> **PROBLEM**
Extract every line starting at the line that contains "data coincideix amb el dia del nai" and ending with the final line of the data, inclusive; give only those lines, word for word.
* * * * * * *
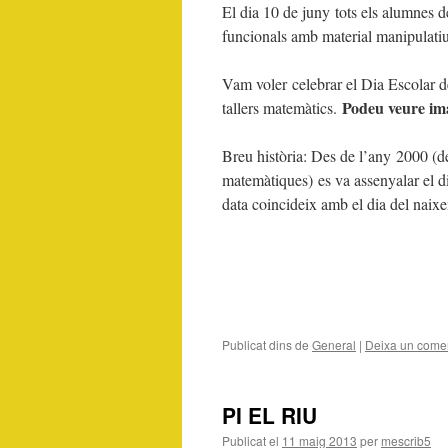
El dia 10 de juny tots els alumnes d
funcionals amb material manipulatiu 
Vam voler celebrar el Dia Escolar de
Podeu veure ima
tallers matemàtics.
Breu història: Des de l’any 2000 (
matemàtiques) es va assenyalar el 
data coincideix amb el dia del nai
Publicat dins de
General
|
Deixa un comen
PI EL RIU
Publicat el
11 maig 2013
per
mescrib5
* * * * * * *
> **ANSWER FOR THE TASK**
data coincideix amb el dia del nai
Publicat dins de
General
|
Deixa un comen
PI EL RIU
Publicat el
11 maig 2013
per
mescrib5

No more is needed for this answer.